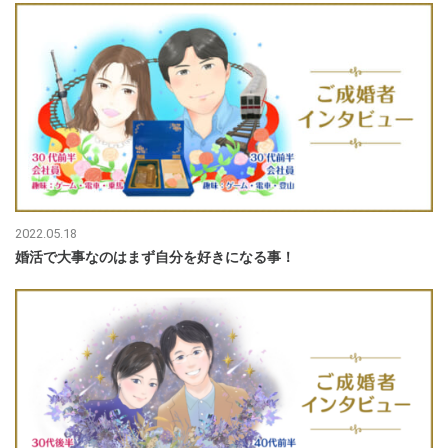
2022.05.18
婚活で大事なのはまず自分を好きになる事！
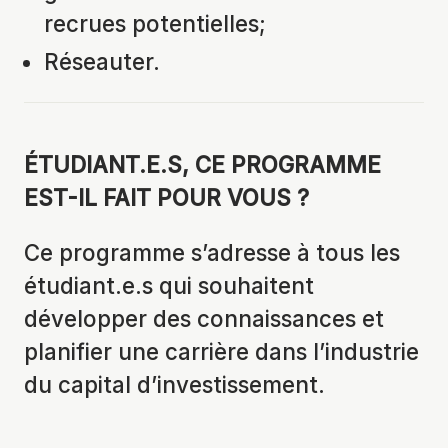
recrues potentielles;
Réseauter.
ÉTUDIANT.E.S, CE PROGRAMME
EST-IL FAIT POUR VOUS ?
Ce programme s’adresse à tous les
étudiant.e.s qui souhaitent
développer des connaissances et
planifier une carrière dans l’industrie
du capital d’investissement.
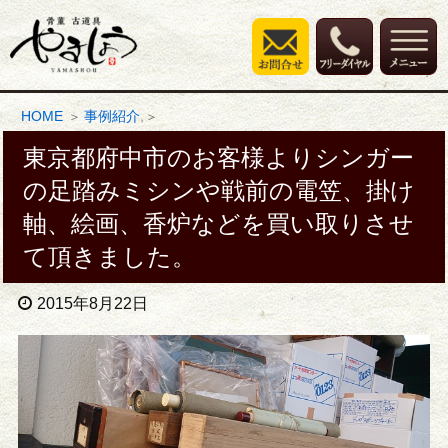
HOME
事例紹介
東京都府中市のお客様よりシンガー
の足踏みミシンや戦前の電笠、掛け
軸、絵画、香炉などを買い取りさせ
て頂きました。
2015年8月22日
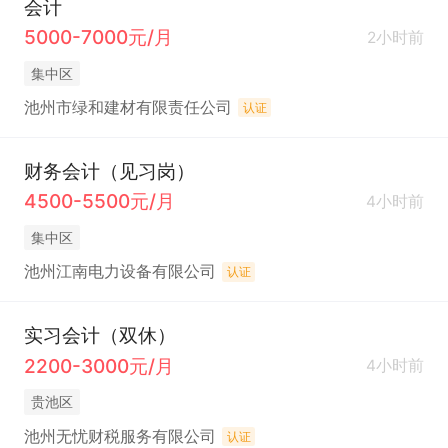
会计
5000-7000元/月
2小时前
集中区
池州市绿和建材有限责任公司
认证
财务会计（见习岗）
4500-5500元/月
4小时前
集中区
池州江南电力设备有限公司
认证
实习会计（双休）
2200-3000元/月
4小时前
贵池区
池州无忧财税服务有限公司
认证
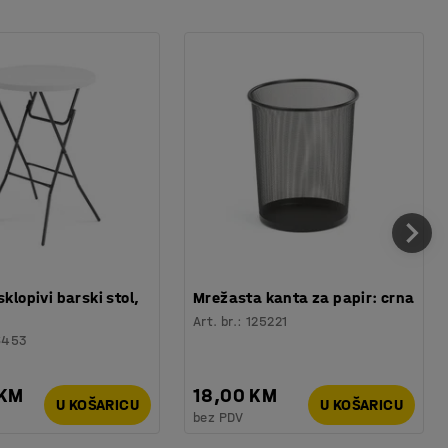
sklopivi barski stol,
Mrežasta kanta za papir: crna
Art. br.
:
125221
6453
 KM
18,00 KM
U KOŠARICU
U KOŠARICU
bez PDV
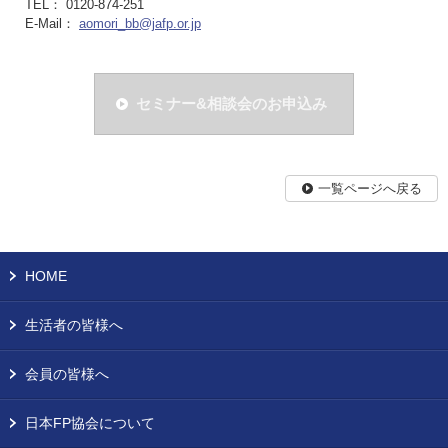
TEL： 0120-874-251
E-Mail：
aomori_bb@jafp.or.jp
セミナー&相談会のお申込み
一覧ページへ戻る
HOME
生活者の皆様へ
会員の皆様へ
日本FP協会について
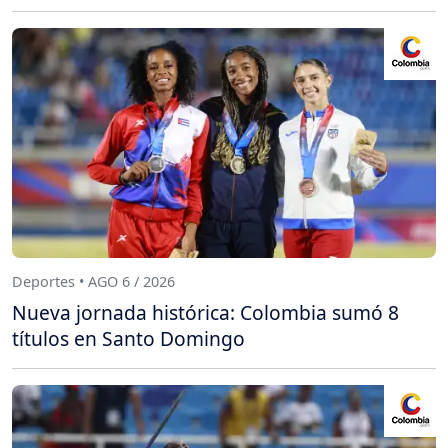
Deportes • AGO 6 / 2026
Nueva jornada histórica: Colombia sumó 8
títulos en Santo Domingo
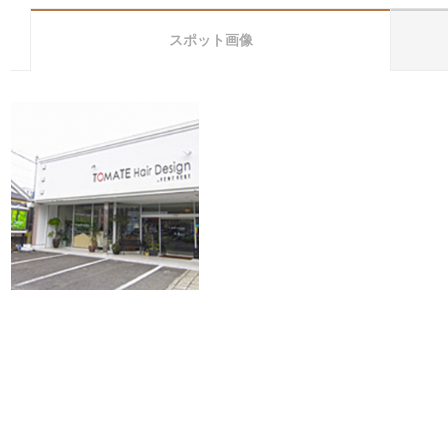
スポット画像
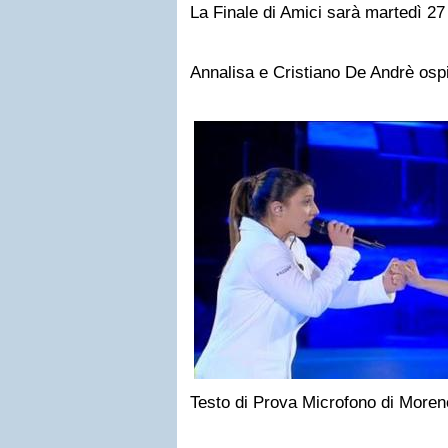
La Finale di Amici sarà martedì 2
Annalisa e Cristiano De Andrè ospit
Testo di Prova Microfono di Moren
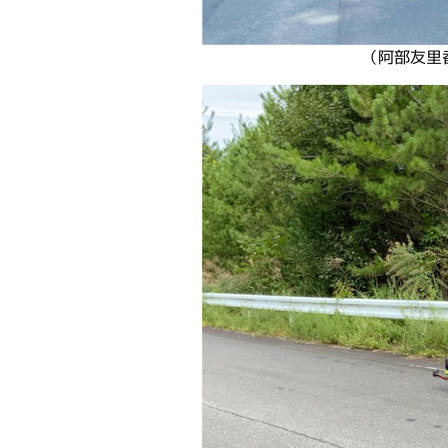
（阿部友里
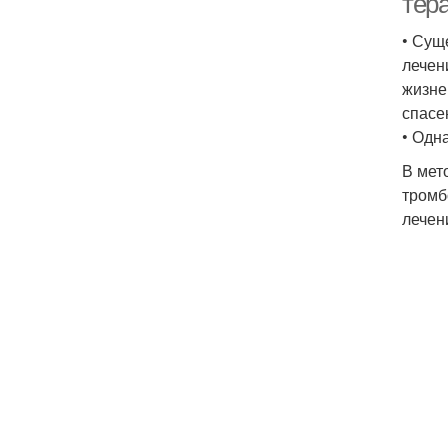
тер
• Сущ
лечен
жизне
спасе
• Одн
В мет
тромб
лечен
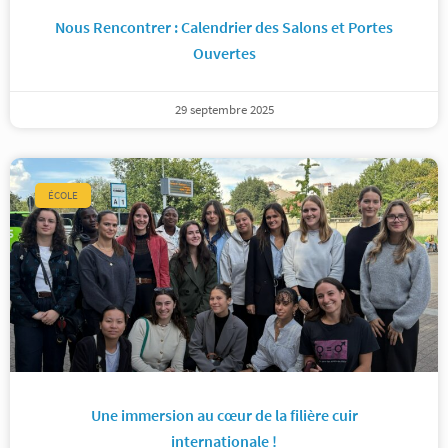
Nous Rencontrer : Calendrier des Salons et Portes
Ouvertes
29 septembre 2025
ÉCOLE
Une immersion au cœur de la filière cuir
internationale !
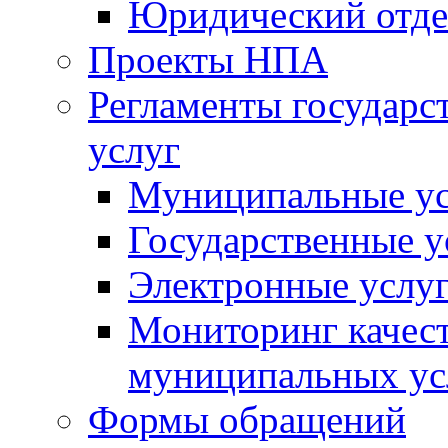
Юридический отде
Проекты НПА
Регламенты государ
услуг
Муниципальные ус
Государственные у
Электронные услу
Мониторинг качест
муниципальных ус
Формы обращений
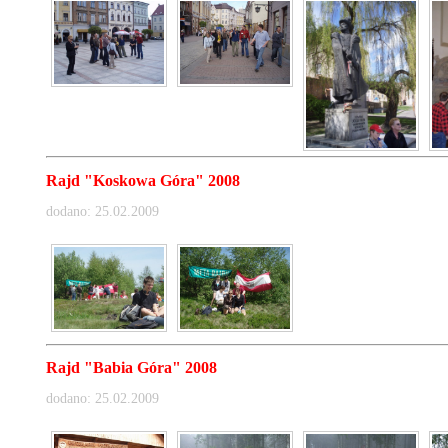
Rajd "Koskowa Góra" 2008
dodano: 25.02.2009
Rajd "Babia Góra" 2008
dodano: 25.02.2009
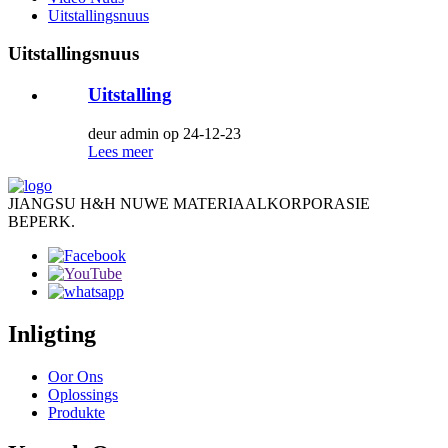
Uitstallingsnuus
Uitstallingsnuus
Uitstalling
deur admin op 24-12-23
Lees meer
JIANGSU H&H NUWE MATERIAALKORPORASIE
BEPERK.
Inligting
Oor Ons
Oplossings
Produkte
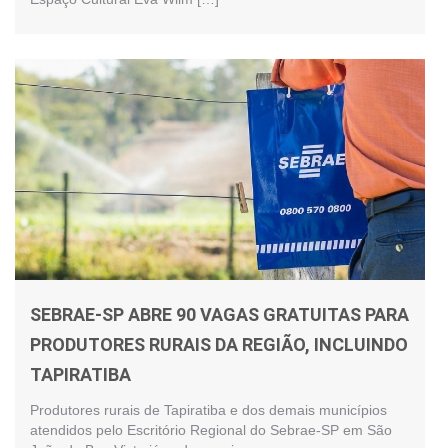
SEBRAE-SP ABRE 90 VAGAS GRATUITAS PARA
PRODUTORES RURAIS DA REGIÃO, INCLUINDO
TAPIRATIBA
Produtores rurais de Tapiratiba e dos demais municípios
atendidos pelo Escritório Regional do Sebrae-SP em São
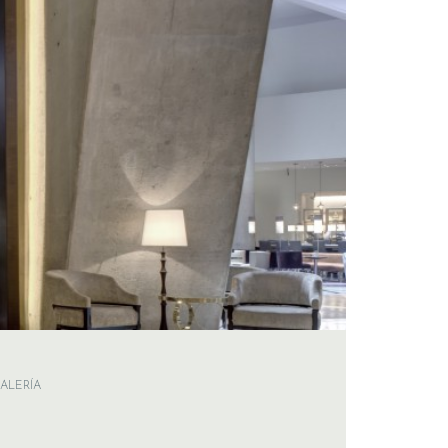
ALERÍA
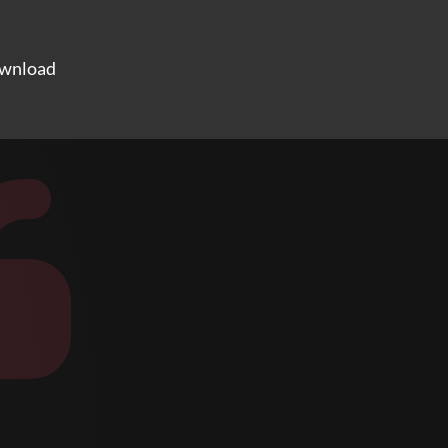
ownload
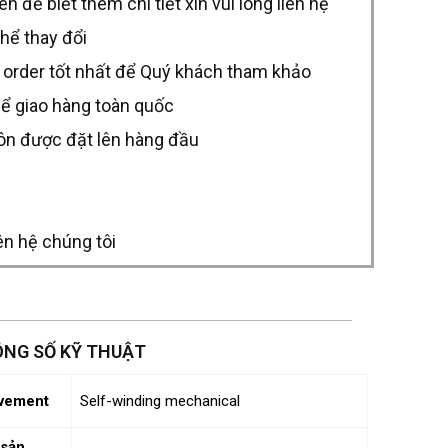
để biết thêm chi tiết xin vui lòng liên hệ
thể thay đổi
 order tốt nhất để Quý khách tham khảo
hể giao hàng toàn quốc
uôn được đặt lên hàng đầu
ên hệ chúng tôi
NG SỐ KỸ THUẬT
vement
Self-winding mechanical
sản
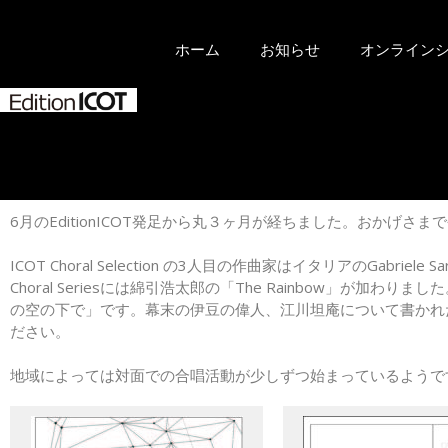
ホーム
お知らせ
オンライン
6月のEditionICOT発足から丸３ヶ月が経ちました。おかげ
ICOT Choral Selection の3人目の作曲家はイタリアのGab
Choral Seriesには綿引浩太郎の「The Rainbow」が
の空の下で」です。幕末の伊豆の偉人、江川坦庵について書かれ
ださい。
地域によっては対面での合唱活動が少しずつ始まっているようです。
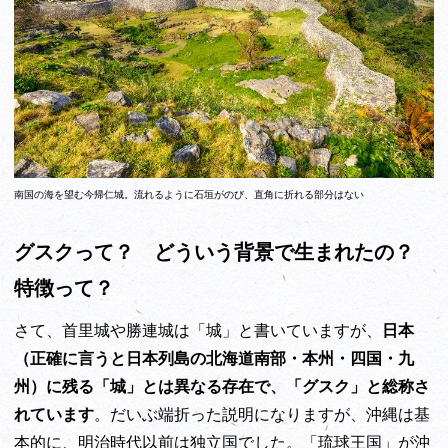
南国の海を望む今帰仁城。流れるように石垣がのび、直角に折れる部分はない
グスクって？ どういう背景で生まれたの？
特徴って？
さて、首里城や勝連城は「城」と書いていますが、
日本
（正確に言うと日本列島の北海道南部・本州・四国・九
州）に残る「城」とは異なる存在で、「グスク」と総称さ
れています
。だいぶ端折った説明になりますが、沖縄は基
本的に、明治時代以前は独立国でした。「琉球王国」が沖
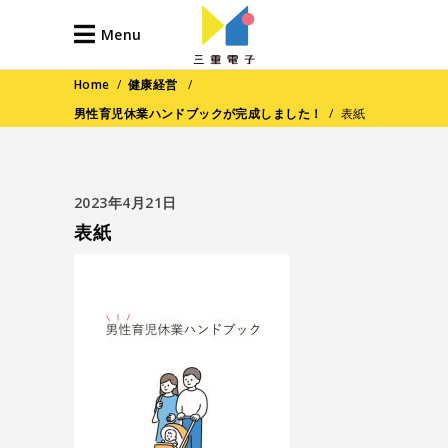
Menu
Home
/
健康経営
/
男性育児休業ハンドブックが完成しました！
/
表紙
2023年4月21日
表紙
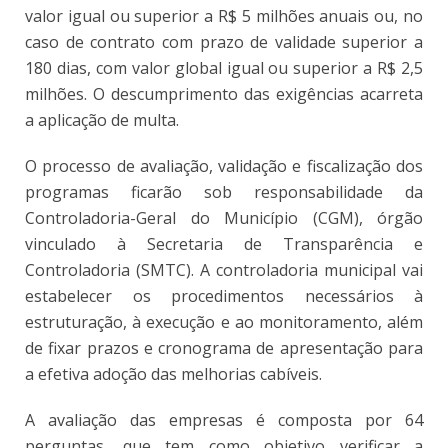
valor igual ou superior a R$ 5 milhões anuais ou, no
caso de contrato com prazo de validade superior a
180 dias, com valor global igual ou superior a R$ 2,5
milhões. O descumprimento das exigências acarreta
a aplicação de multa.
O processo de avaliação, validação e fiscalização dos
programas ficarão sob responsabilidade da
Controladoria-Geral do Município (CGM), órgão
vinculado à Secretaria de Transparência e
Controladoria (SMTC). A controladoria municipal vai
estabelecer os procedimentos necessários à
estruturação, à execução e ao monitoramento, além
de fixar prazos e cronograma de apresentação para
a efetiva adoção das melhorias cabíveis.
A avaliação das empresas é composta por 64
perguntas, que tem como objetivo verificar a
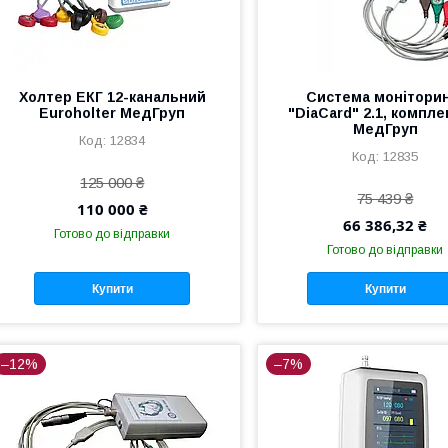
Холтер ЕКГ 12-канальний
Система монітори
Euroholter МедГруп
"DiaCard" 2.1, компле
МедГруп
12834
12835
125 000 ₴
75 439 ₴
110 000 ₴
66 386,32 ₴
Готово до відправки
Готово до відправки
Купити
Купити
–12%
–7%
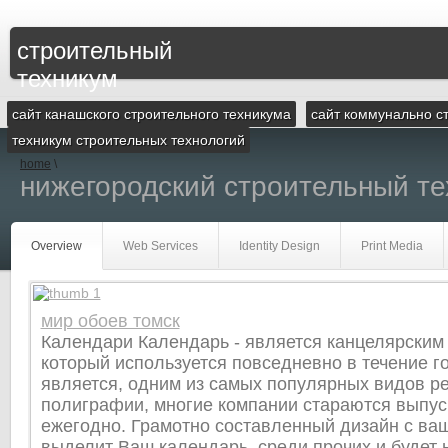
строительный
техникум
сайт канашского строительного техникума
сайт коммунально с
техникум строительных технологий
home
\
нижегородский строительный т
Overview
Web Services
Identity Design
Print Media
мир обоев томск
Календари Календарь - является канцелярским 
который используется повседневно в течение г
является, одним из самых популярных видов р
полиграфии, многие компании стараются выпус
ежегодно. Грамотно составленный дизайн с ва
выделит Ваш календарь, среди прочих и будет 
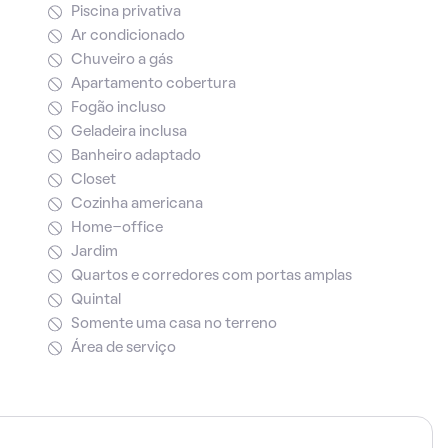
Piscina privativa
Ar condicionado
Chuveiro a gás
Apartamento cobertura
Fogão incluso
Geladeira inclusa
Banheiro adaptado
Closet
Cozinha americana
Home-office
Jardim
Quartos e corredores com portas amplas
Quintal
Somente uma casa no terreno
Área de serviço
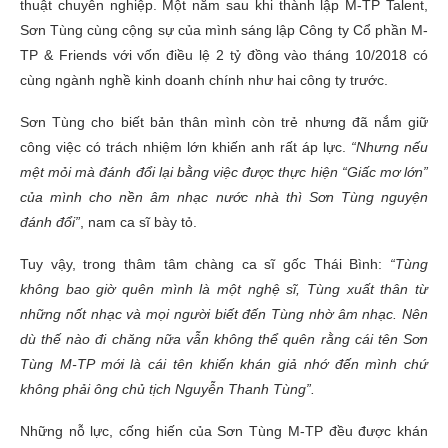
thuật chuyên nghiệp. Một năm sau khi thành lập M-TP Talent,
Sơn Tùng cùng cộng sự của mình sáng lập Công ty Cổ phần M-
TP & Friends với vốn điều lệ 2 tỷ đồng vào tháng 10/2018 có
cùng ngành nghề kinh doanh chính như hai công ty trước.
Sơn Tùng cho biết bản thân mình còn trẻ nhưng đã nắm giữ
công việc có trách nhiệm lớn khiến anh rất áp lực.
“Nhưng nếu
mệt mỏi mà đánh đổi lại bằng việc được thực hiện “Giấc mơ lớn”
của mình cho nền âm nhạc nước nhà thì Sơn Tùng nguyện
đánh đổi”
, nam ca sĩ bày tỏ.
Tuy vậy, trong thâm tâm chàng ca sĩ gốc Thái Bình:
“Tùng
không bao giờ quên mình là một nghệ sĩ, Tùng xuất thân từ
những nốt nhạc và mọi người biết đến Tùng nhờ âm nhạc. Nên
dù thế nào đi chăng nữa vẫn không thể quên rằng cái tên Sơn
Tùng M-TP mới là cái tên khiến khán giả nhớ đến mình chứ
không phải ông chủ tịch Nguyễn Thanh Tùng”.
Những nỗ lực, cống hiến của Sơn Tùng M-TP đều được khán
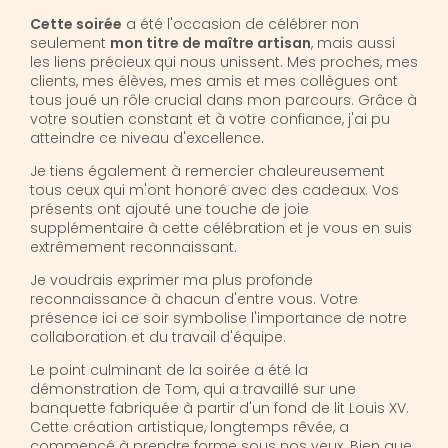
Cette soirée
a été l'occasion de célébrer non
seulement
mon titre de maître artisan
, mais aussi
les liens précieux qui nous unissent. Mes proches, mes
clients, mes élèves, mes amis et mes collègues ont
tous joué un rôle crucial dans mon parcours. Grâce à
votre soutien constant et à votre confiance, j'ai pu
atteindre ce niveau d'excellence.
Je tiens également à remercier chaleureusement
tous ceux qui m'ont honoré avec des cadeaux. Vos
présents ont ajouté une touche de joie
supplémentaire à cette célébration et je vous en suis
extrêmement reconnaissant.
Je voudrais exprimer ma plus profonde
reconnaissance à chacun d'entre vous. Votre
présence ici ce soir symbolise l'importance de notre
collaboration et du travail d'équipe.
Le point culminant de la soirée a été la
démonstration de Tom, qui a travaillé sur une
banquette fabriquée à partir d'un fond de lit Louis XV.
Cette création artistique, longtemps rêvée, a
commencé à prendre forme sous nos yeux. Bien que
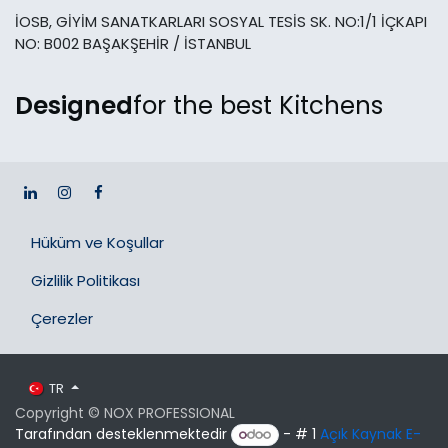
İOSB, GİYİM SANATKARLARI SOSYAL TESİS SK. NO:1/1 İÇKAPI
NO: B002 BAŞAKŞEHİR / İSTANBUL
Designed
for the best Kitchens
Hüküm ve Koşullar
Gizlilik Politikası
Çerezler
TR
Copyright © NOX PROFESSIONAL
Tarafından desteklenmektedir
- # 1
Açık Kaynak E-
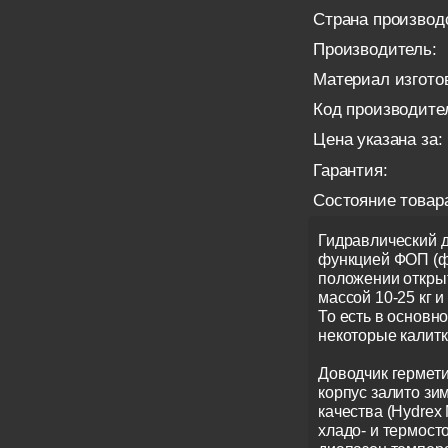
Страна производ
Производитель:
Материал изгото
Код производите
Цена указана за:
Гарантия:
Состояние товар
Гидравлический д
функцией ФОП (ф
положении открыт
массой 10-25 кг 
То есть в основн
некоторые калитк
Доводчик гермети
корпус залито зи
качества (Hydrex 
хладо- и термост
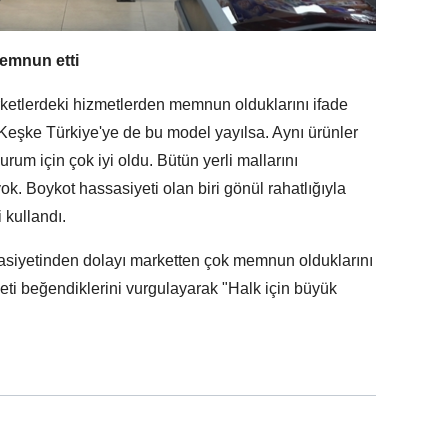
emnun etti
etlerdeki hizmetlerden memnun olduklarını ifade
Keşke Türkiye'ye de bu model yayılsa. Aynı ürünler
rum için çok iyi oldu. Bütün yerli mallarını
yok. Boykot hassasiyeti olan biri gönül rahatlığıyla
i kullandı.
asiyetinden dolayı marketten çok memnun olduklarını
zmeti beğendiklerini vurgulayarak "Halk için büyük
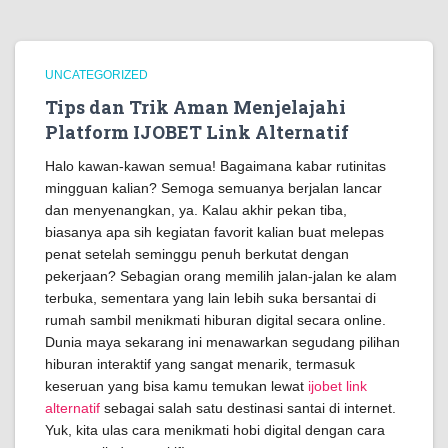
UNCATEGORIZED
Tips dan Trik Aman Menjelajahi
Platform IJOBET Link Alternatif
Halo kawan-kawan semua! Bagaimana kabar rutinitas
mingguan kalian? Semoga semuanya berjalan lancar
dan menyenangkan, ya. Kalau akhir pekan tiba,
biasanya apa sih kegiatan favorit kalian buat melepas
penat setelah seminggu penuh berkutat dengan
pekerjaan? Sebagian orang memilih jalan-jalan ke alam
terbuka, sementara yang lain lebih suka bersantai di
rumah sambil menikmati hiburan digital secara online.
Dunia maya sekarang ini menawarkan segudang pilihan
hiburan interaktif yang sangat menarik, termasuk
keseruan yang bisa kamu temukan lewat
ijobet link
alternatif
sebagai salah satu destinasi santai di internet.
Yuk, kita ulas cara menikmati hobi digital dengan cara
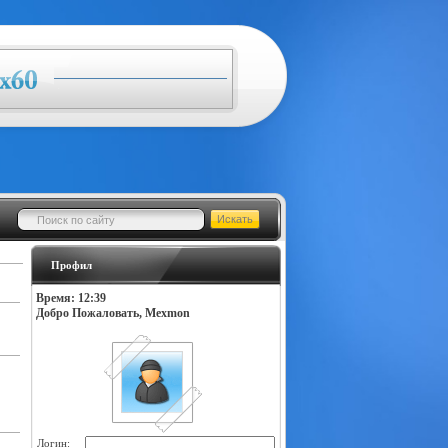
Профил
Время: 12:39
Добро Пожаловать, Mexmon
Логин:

================================

Activity:
For this listing, copy out every line that includes the word "khiến".

Written reply:
công việc có trách nhiệm lớn khiến anh rất áp lực.
Tùng M-TP mới là cái tên khiến khán giả nhớ đến mình chứ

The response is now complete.